Provided records =
┌──
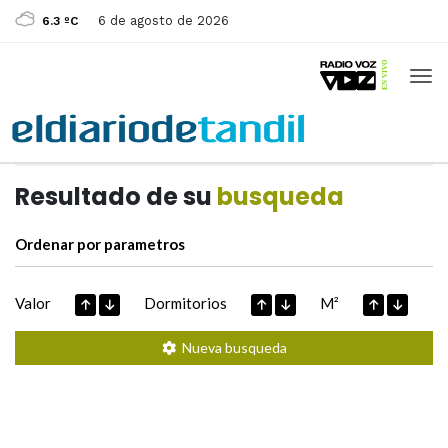
6 de agosto de 2026
6.3 ºC
Casas de
Hoy
Datos extraidos de
Resultado de su
busqueda
Ordenar por parametros
Valor
Dormitorios
M²
Nueva busqueda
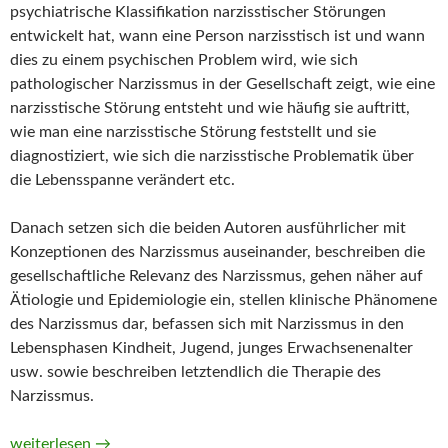
psychiatrische Klassifikation narzisstischer Störungen
entwickelt hat, wann eine Person narzisstisch ist und wann
dies zu einem psychischen Problem wird, wie sich
pathologischer Narzissmus in der Gesellschaft zeigt, wie eine
narzisstische Störung entsteht und wie häufig sie auftritt,
wie man eine narzisstische Störung feststellt und sie
diagnostiziert, wie sich die narzisstische Problematik über
die Lebensspanne verändert etc.
Danach setzen sich die beiden Autoren ausführlicher mit
Konzeptionen des Narzissmus auseinander, beschreiben die
gesellschaftliche Relevanz des Narzissmus, gehen näher auf
Ätiologie und Epidemiologie ein, stellen klinische Phänomene
des Narzissmus dar, befassen sich mit Narzissmus in den
Lebensphasen Kindheit, Jugend, junges Erwachsenenalter
usw. sowie beschreiben letztendlich die Therapie des
Narzissmus.
Narzissmus. Grundlagen – Formen – Interventionen von Marc 
weiterlesen
→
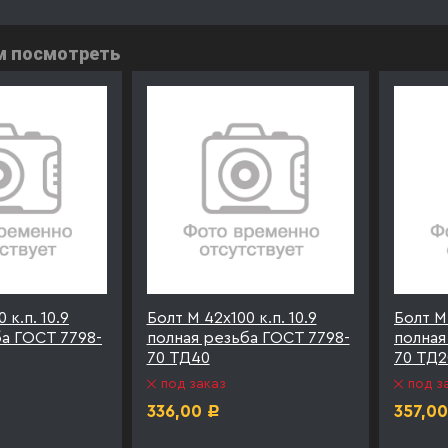
м посмотреть
 к.п. 10.9
Болт М 42х100 к.п. 10.9
Болт М 
ба ГОСТ 7798-
полная резьба ГОСТ 7798-
полная
70 ТД40
70 ТД2
под заказ
под з
336,00
357,00
Р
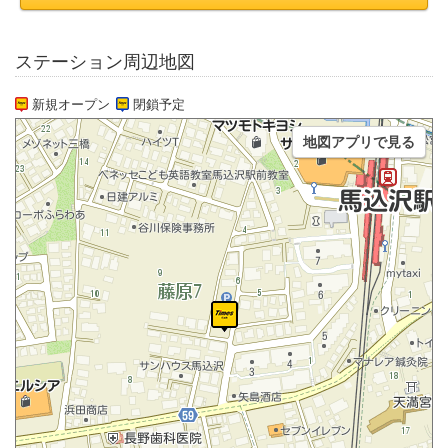
ステーション周辺地図
新規オープン
閉鎖予定
地図アプリで見る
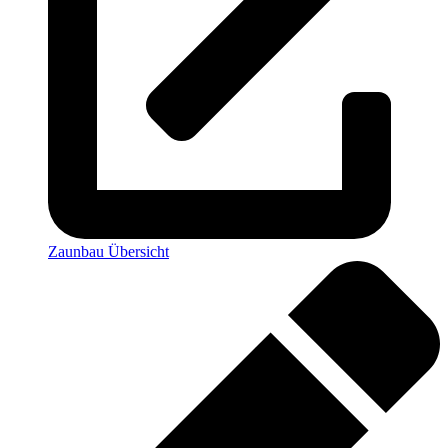
Zaunbau Übersicht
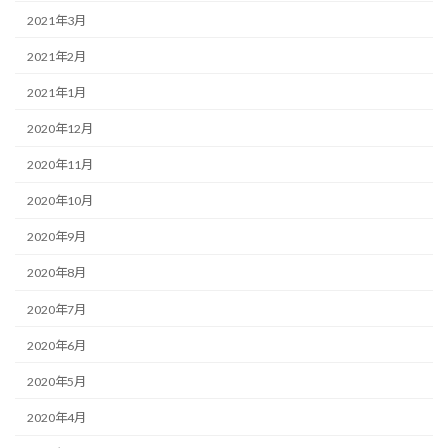
2021年3月
2021年2月
2021年1月
2020年12月
2020年11月
2020年10月
2020年9月
2020年8月
2020年7月
2020年6月
2020年5月
2020年4月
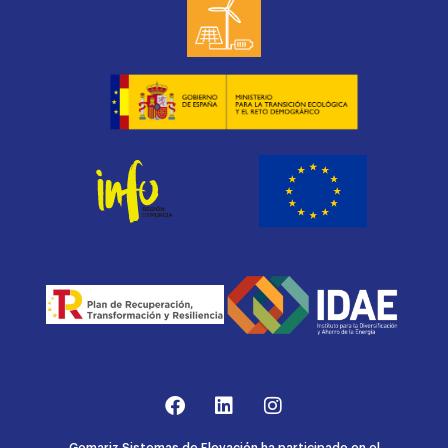
Gomariz Sistemas de Elevación ha participado en el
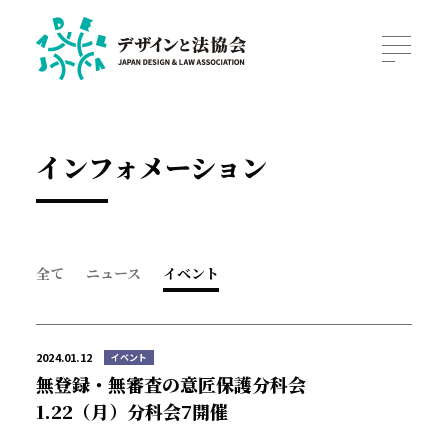
インフォメーション
全て
ニュース
イベント
2024.01.12
イベント
無登録・無審査の意匠保護分科会
1.22（月）分科会7開催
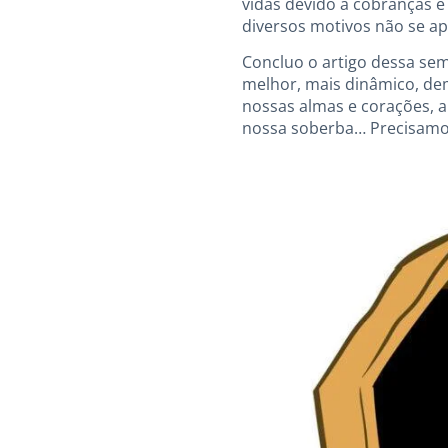
vidas devido a cobranças 
diversos motivos não se ap
Concluo o artigo dessa se
melhor, mais dinâmico, dem
nossas almas e corações, 
nossa soberba… Precisamos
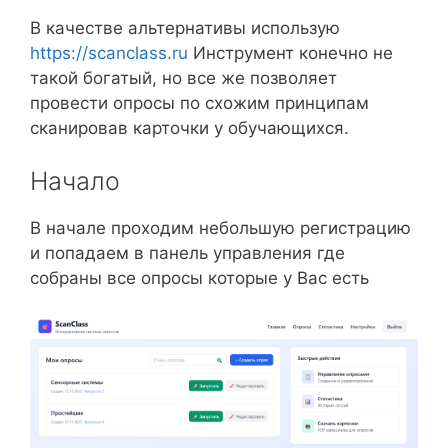
В качестве альтернативы использую
https://scanclass.ru
Инструмент конечно не
такой богатый, но все же позволяет
провести опросы по схожим принципам
сканировав карточки у обучающихся.
Начало
В начале проходим небольшую регистрацию
и попадаем в панель управления где
собраны все опросы которые у Вас есть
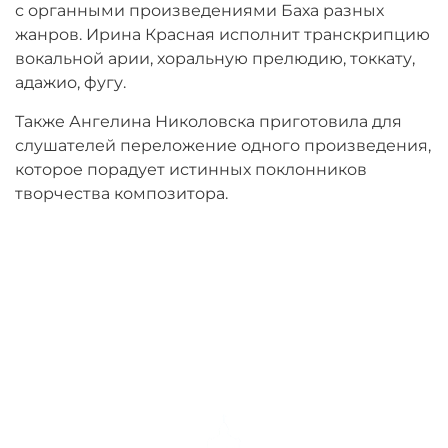
с органными произведениями Баха разных
жанров. Ирина Красная исполнит транскрипцию
вокальной арии, хоральную прелюдию, токкату,
адажио, фугу.
Также Ангелина Николовска приготовила для
слушателей переложение одного произведения,
которое порадует истинных поклонников
творчества композитора.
└──
Task to carry out =
Images are to be skipped, and each line above is to be returned exactly.

Result for this task =
6 de agosto de 2026
6.3 ºC
Casas de
Hoy
Datos extraidos de
Resultado de su
busqueda
Ordenar por parametros
Valor
Dormitorios
M²
Nueva busqueda
psychiatrische Klassifikation narzisstischer Störungen
entwickelt hat, wann eine Person narzisstisch ist und wann
dies zu einem psychischen Problem wird, wie sich
pathologischer Narzissmus in der Gesellschaft zeigt, wie eine
narzisstische Störung entsteht und wie häufig sie auftritt,
wie man eine narzisstische Störung feststellt und sie
diagnostiziert, wie sich die narzisstische Problematik über
die Lebensspanne verändert etc.
Danach setzen sich die beiden Autoren ausführlicher mit
Konzeptionen des Narzissmus auseinander, beschreiben die
gesellschaftliche Relevanz des Narzissmus, gehen näher auf
Ätiologie und Epidemiologie ein, stellen klinische Phänomene
des Narzissmus dar, befassen sich mit Narzissmus in den
Lebensphasen Kindheit, Jugend, junges Erwachsenenalter
usw. sowie beschreiben letztendlich die Therapie des
Narzissmus.
Narzissmus. Grundlagen – Formen – Interventionen von Marc 
weiterlesen
→
м посмотреть
 к.п. 10.9
Болт М 42х100 к.п. 10.9
Болт М 
ба ГОСТ 7798-
полная резьба ГОСТ 7798-
полная
70 ТД40
70 ТД2
под заказ
под з
336,00
357,00
Р
ステーション周辺地図
新規オープン
閉鎖予定
地図アプリで見る
Zaunbau Übersicht
2021年3月
2021年2月
2021年1月
2020年12月
2020年11月
2020年10月
2020年9月
2020年8月
2020年7月
2020年6月
2020年5月
2020年4月
Gomariz Sistemas de Elevación ha participado en el
インフォメーション
全て
ニュース
イベント
2024.01.12
イベント
無登録・無審査の意匠保護分科会
1.22（月）分科会7開催
vidas devido a cobranças 
diversos motivos não se ap
Concluo o artigo dessa se
melhor, mais dinâmico, dem
nossas almas e corações, 
nossa soberba… Precisamos
В качестве альтернативы использую
https://scanclass.ru
Инструмент конечно не
такой богатый, но все же позволяет
провести опросы по схожим принципам
сканировав карточки у обучающихся.
Начало
В начале проходим небольшую регистрацию
и попадаем в панель управления где
собраны все опросы которые у Вас есть
с органными произведениями Баха разных
жанров. Ирина Красная исполнит транскрипцию
вокальной арии, хоральную прелюдию, токкату,
адажио, фугу.
Также Ангелина Николовска приготовила для
слушателей переложение одного произведения,
которое порадует истинных поклонников
творчества композитора.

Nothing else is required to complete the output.